▶ **Entries shown**:
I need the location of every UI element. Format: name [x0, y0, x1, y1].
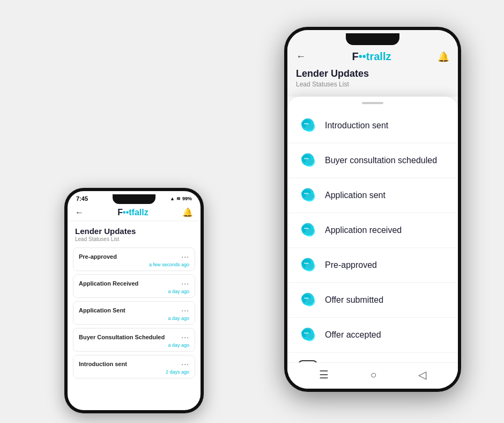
chat-icon-0	[298, 116, 317, 135]
list-item-time-3: a day ago	[79, 342, 189, 348]
sheet-item-5[interactable]: Offer submitted	[287, 283, 458, 318]
list-item-small[interactable]: Application Sent ··· a day ago	[73, 301, 195, 325]
nav-back-icon[interactable]: ◁	[418, 368, 426, 381]
sheet-item-label-3: Application received	[325, 225, 402, 235]
svg-point-4	[306, 123, 314, 130]
chat-icon-2	[298, 186, 317, 205]
nav-home-icon[interactable]: ○	[370, 369, 376, 381]
svg-point-37	[305, 262, 306, 264]
three-dots-1[interactable]: ···	[181, 279, 189, 288]
back-button-small[interactable]: ←	[75, 208, 84, 217]
nav-menu-icon[interactable]: ☰	[319, 368, 329, 381]
chat-icon-5	[298, 290, 317, 310]
svg-point-12	[306, 158, 314, 165]
svg-point-7	[307, 123, 308, 124]
svg-point-6	[306, 123, 307, 124]
list-item-time-2: a day ago	[79, 316, 189, 321]
sheet-item-label-1: Buyer consultation scheduled	[325, 156, 437, 165]
status-time: 7:45	[76, 195, 88, 202]
page-title-area-small: Lender Updates Lead Statuses List	[68, 221, 201, 243]
logo-accent-small: ••tfallz	[123, 208, 149, 217]
list-item-small[interactable]: Introduction sent ··· 2 days ago	[73, 355, 195, 378]
list-item-label-0: Pre-approved	[79, 253, 117, 260]
bell-icon-small[interactable]: 🔔	[182, 207, 193, 217]
svg-point-13	[305, 158, 306, 159]
svg-point-36	[306, 263, 314, 270]
list-item-label-3: Buyer Consultation Scheduled	[79, 334, 165, 340]
sheet-list: Introduction sent	[287, 106, 458, 362]
three-dots-3[interactable]: ···	[181, 333, 189, 341]
svg-point-31	[307, 228, 308, 229]
svg-point-45	[305, 297, 306, 298]
svg-point-29	[305, 228, 306, 229]
list-container-small: Pre-approved ··· a few seconds ago Appli…	[68, 243, 201, 383]
sheet-item-6[interactable]: Offer accepted	[287, 318, 458, 353]
chat-icon-6	[298, 325, 317, 345]
status-icons: ▲ ≋ 99%	[170, 196, 192, 201]
svg-point-22	[306, 193, 307, 194]
chat-icon-3	[298, 221, 317, 240]
wifi-icon: ≋	[176, 196, 181, 201]
bottom-sheet: Introduction sent	[287, 97, 458, 389]
back-button-front[interactable]: ←	[296, 51, 306, 62]
sheet-item-label-2: Application sent	[325, 191, 386, 200]
list-item-label-1: Application Received	[79, 280, 138, 287]
svg-point-30	[306, 228, 307, 229]
logo-small: F••tfallz	[117, 208, 148, 217]
list-item-small[interactable]: Application Received ··· a day ago	[73, 274, 195, 298]
svg-point-39	[307, 262, 308, 264]
three-dots-4[interactable]: ···	[181, 360, 189, 368]
three-dots-0[interactable]: ···	[181, 252, 189, 261]
page-subtitle-small: Lead Statuses List	[75, 236, 193, 242]
sheet-item-3[interactable]: Application received	[287, 213, 458, 248]
svg-point-5	[305, 123, 306, 124]
svg-point-14	[306, 158, 307, 159]
svg-point-15	[307, 158, 308, 159]
sheet-item-label-4: Pre-approved	[325, 260, 377, 270]
phone-back: 7:45 ▲ ≋ 99% ← F••tfallz 🔔 Lender Update…	[64, 188, 204, 413]
list-item-time-0: a few seconds ago	[79, 262, 189, 267]
svg-point-52	[306, 333, 314, 340]
sheet-item-0[interactable]: Introduction sent	[287, 108, 458, 143]
sheet-item-7[interactable]: + Other	[287, 353, 458, 362]
chat-icon-4	[298, 256, 317, 275]
sheet-item-label-6: Offer accepted	[325, 330, 381, 340]
page-title-front: Lender Updates	[296, 68, 449, 79]
phone-front: ← F••trallz 🔔 Lender Updates Lead Status…	[284, 27, 461, 392]
bottom-nav: ☰ ○ ◁	[287, 362, 458, 389]
svg-point-46	[306, 297, 307, 298]
svg-point-47	[307, 297, 308, 298]
svg-point-38	[306, 262, 307, 264]
sheet-item-label-0: Introduction sent	[325, 121, 388, 130]
list-item-small[interactable]: Buyer Consultation Scheduled ··· a day a…	[73, 328, 195, 352]
list-item-label-2: Application Sent	[79, 307, 125, 313]
page-subtitle-front: Lead Statuses List	[296, 81, 449, 88]
svg-point-23	[307, 193, 308, 194]
svg-point-53	[305, 332, 306, 333]
bell-icon-front[interactable]: 🔔	[438, 51, 449, 63]
notch-small	[113, 194, 155, 204]
sheet-item-label-5: Offer submitted	[325, 295, 383, 305]
svg-point-28	[306, 228, 314, 235]
list-item-label-4: Introduction sent	[79, 361, 127, 367]
svg-point-54	[306, 332, 307, 333]
chat-icon-1	[298, 151, 317, 170]
list-item-time-1: a day ago	[79, 289, 189, 294]
three-dots-2[interactable]: ···	[181, 306, 189, 315]
svg-point-44	[306, 298, 314, 305]
svg-point-21	[305, 193, 306, 194]
app-header-small: ← F••tfallz 🔔	[68, 204, 201, 221]
svg-point-55	[307, 332, 308, 333]
list-item-small[interactable]: Pre-approved ··· a few seconds ago	[73, 247, 195, 271]
sheet-item-2[interactable]: Application sent	[287, 178, 458, 213]
signal-icon: ▲	[170, 196, 175, 201]
logo-front: F••trallz	[352, 50, 391, 63]
list-item-time-4: 2 days ago	[79, 369, 189, 375]
battery-icon: 99%	[182, 196, 192, 201]
sheet-handle	[362, 102, 383, 104]
svg-point-20	[306, 193, 314, 200]
page-title-small: Lender Updates	[75, 227, 193, 236]
sheet-item-4[interactable]: Pre-approved	[287, 248, 458, 283]
sheet-item-1[interactable]: Buyer consultation scheduled	[287, 143, 458, 178]
logo-accent-front: ••trallz	[359, 50, 391, 62]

▶ **Try it**: Look over the entries above and tally the lines containing the string "three"; the answer is that total only.

▶ **Result of the exercise**: 5